IAG e IA del futuro
Investigadores Descubren que el Aprendizaje Puede Ser Imitado en Materia Sintética
Los investigadores de la Universidad de Rutgers han descubierto que el aprendizaje puede ser imitado en materia sintética. El aprendizaje es una característica clave de la inteligencia, y este nuevo hallazgo podría tener grandes implicaciones para el desarrollo de algoritmos en inteligencia artificial (IA).
El nuevo estudio se publicó en la revista PNAS.
Característica Fundamental de los Humanos
La característica fundamental del aprendizaje en humanos ha sido la inspiración para el desarrollo de muchas tecnologías de IA, y les permite adaptarse a condiciones y entornos cambiantes. Sin embargo, la IA a menudo se centra en emular la lógica humana. El nuevo descubrimiento de los investigadores proporciona un camino para imitar la cognición humana en dispositivos que pueden aprender, recordar y tomar decisiones similares a las de los humanos y nuestros cerebros.
Al crear esto en estado sólido, se podrían desarrollar nuevos algoritmos en IA y computación neuromórfica con la flexibilidad para abordar incertidumbres, contradicciones y otros aspectos similares presentes en nuestra vida diaria.
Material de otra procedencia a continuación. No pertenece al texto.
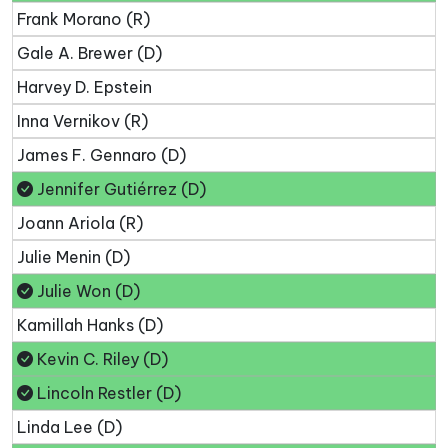
Frank Morano (R)
Gale A. Brewer (D)
Harvey D. Epstein
Inna Vernikov (R)
James F. Gennaro (D)
Jennifer Gutiérrez (D)
Joann Ariola (R)
Julie Menin (D)
Julie Won (D)
Kamillah Hanks (D)
Kevin C. Riley (D)
Lincoln Restler (D)
Linda Lee (D)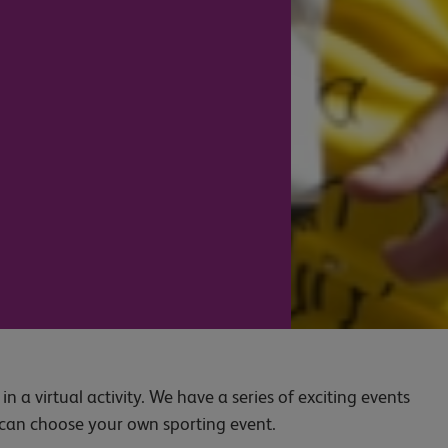
n a virtual activity. We have a series of exciting events
u can choose your own sporting event.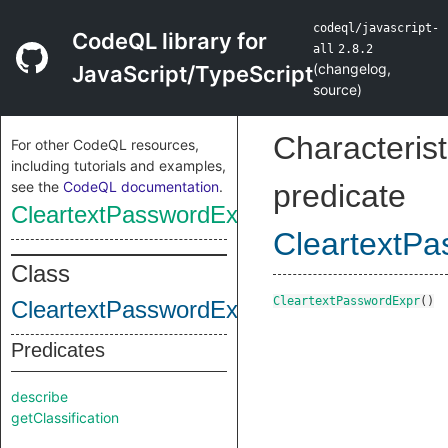
codeql/javascript-
CodeQL library for
all
2.8.2
(
changelog
,
JavaScript/TypeScript
source
)
Characterist
For other CodeQL resources,
including tutorials and examples,
see the
CodeQL documentation
.
predicate
CleartextPasswordExpr
CleartextP
Class
CleartextPasswordExpr
()
CleartextPasswordExpr
Predicates
describe
getClassification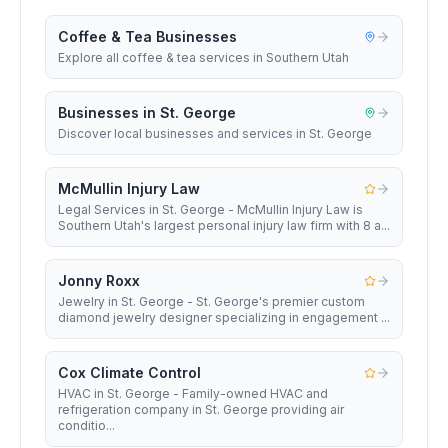
Coffee & Tea Businesses
Explore all coffee & tea services in Southern Utah
Businesses in St. George
Discover local businesses and services in St. George
McMullin Injury Law
Legal Services in St. George - McMullin Injury Law is
Southern Utah's largest personal injury law firm with 8 a...
Jonny Roxx
Jewelry in St. George - St. George's premier custom
diamond jewelry designer specializing in engagement ...
Cox Climate Control
HVAC in St. George - Family-owned HVAC and
refrigeration company in St. George providing air
conditio...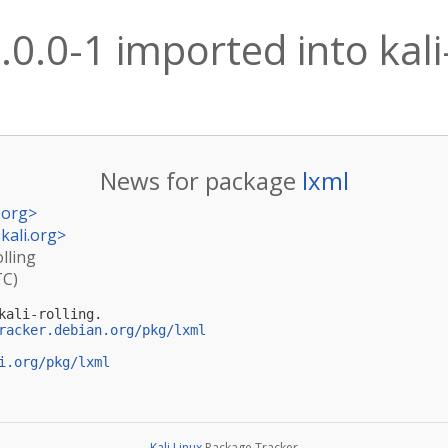
.0.0-1 imported into kali
News for package
lxml
.org
>
kali.org
>
olling
TC)
ali-rolling.

racker.debian.org/pkg/lxml
i.org/pkg/lxml
Kali Linux
Package Tracker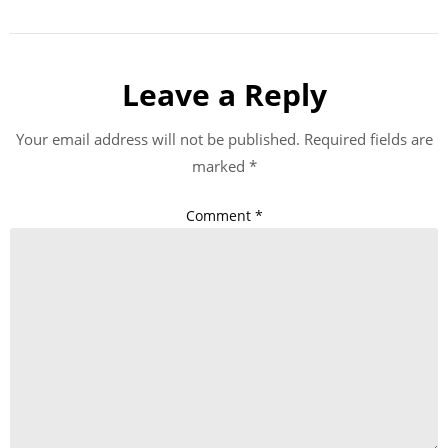
Leave a Reply
Your email address will not be published.
Required fields are
marked
*
Comment
*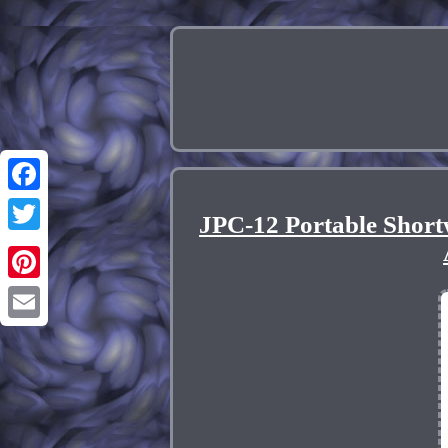
Facebook
JPC-12 Portable Shor
Twitter
Pinterest
Email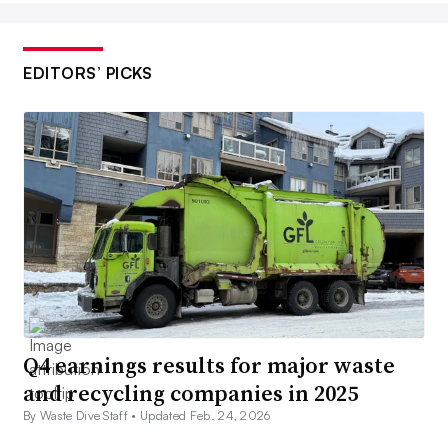
EDITORS’ PICKS
Q4 earnings results for major waste
and recycling companies in 2025
By Waste Dive Staff •
Updated Feb. 24, 2026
La computación neuromórfica construye sistemas nerviosos artificiales para transferir señales eléctricas que imitan las señales del cerebro, y lo hace para imitar la estructura y el funcionamiento neural general del cerebro humano.
Los investigadores de Rutgers fueron acompañados por colegas de Purdue, la Universidad de Georgia y el Laboratorio Nacional Argonne.
Papel del Óxido de Níquel
Juntos, los investigadores estudiaron cómo la conductividad eléctrica del óxido de níquel, que es un tipo especial de material aislante, respondió después de que su entorno se cambió múltiples veces durante varios intervalos de tiempo.
Subhashish Mandal es un asociado postdoctoral en el Departamento de Física y Astronomía de Rutgers-New Brunswick.
“El objetivo era encontrar un material cuya conductividad eléctrica pueda ser ajustada mediante la modulación de la concentración de defectos atómicos con estímulos externos como oxígeno, ozono y luz”, dijo Mandal. “Estudiamos cómo se comporta este material cuando dopamos el sistema con oxígeno o hidrógeno, y lo más importante, cómo el estímulo externo cambia las propiedades electrónicas del material”.
Uno de los hallazgos de los investigadores fue que cuando los estímulos de gas cambiaban rápidamente, el material no podía responder por completo. En su lugar, permaneció en un estado inestable en cualquiera de los entornos mientras su respuesta comenzaba a disminuir.
Los investigadores entonces introdujeron un estímulo de noxio como el ozono, y el material respondió más fuertemente antes de disminuir nuevamente.
“La parte más interesante de nuestros resultados es que demuestra características universales de aprendizaje como la habituación y la sensibilización que generalmente se encuentran en especies vivas”, dijo Mandal. “Estas características del material pueden inspirar nuevos algoritmos para la inteligencia artificial. Al igual que el movimiento colectivo de pájaros o peces ha inspirado la IA, creemos que el comportamiento colectivo de electrones en un sólido cuántico puede hacer lo mismo en el futuro.
“El campo en crecimiento de la IA requiere hardware que pueda alojar propiedades de memoria adaptativa más allá de lo que se utiliza en las computadoras de hoy”, continuó. “Encontramos que los aislantes de óxido de níquel, que históricamente han sido restringidos a propósitos académicos, podrían ser candidatos interesantes para ser probados en el futuro para computadoras y robótica inspiradas en el cerebro”.